Belediye Başkanı Sayın Osman Özçelik'in rutinleri kırmak adına büyük bir çaba içinde olduğu, şehrimizi spor, sanat ve diğer değerlerle ön plana çıkarmak için emek verdiği su götürmez bir gerçek. Ancak, ülke ekonomisinde yaşanan durgunluk hem yerel hem de genel iktidar temsilcilerinin elini kolunu bağlıyor. Bu krizin etkileri, yerelde ve genelde yatırımların yavaşlamasına veya durmasına neden oluyor. Elbette, en büyük dileğimiz bu krizin bir an evvel sona ermesi.

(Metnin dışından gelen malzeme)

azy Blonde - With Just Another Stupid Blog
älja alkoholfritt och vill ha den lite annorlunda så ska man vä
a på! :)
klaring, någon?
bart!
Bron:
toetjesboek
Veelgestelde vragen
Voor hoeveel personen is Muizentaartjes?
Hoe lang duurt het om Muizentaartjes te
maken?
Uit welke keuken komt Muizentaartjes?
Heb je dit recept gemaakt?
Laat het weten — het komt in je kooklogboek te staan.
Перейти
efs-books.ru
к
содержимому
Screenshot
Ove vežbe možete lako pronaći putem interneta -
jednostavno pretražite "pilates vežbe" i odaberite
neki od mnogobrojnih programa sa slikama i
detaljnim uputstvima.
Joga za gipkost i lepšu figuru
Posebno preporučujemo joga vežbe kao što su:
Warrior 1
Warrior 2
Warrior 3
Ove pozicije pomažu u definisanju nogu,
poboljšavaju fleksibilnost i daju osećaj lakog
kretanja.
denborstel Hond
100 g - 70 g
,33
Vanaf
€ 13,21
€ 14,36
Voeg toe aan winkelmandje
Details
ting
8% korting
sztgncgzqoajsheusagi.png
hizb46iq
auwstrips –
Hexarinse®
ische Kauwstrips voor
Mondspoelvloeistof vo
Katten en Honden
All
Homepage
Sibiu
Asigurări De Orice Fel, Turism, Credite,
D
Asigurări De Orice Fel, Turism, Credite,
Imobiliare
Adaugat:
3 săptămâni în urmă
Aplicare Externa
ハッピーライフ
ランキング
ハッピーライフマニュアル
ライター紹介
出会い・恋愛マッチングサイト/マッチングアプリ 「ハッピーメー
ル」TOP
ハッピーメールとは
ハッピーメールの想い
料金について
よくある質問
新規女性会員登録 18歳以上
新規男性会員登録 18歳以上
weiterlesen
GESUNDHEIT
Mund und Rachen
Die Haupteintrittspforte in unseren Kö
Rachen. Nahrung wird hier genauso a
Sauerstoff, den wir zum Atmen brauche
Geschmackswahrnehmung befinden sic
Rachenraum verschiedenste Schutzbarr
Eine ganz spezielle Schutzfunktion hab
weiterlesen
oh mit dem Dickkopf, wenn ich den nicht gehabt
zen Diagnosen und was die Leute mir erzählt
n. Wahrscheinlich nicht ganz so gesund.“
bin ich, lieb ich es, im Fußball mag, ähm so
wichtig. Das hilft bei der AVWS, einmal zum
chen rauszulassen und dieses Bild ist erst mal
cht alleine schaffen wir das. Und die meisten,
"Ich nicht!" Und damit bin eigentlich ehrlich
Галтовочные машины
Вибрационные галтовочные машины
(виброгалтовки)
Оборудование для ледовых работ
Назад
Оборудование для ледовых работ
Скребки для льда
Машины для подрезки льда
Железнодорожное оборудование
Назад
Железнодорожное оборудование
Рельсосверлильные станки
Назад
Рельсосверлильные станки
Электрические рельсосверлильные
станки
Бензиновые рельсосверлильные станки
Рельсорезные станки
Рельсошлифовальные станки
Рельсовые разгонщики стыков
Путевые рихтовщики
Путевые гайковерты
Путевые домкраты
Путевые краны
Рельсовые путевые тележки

Yine de temel hizmetlerde aksama olmamalı, vatandaşın günlük hayatı sekteye uğramamalıdır.
Mal Müdürlüğü Krizi ve Başkan Tavlı'nın Başarısı
Bu hafta, AK Parti İlçe Başkanı Mehmet Şarani Tavlı belki de en zor sınavını verdi. Mal Müdürlüğü'nün Alanya'dan alınması kararı, şehirde büyük bir krize neden oldu. İl olmayı beklerken, elimizdekini kaybetme riski Alanya'nın tüm dinamiklerini ayağa kaldırdı ve haklı bir tepki doğurdu. Bu durum, kabul edilebilir değildi.
İşte tam da bu noktada Başkan Tavlı devreye girdi ve müjdeli haberi verdi: Karardan geri dönülmüştü! Bu olay, "Uzayan kol bizden olsun" sözünün ne kadar önemli olduğunu bir kez daha kanıtladı. Elbette, Antalya Milletvekili Sayın Mevlüt Çavuşoğlu'nun bu süreçteki katkılarını da unutmamız mümkün değil. Kendisine teşekkürü borç biliriz. Bu tip kararları tersine çevirmek hiç de kolay değildir.
Başkan Tavlı, bu zorlu sınavı büyük bir başarıyla geçti ve Alanya ile Ankara arasında boş yere mekik dokumadığını tüm şehre göstermiş oldu. Bu, Alanya'nın menfaatleri söz konusu olduğunda siyasi farklılıkların bir kenara bırakıldığının ve birlik olunduğunun en somut göstergesidir.
Alanya'ya sahip çıkmak, sadece siyasetçilerin değil, her bir Alanya sevdalısının görevidir. Şehrimizin geleceği için bu birlik ve beraberlik ruhunu korumak, en büyük dileğimizdir.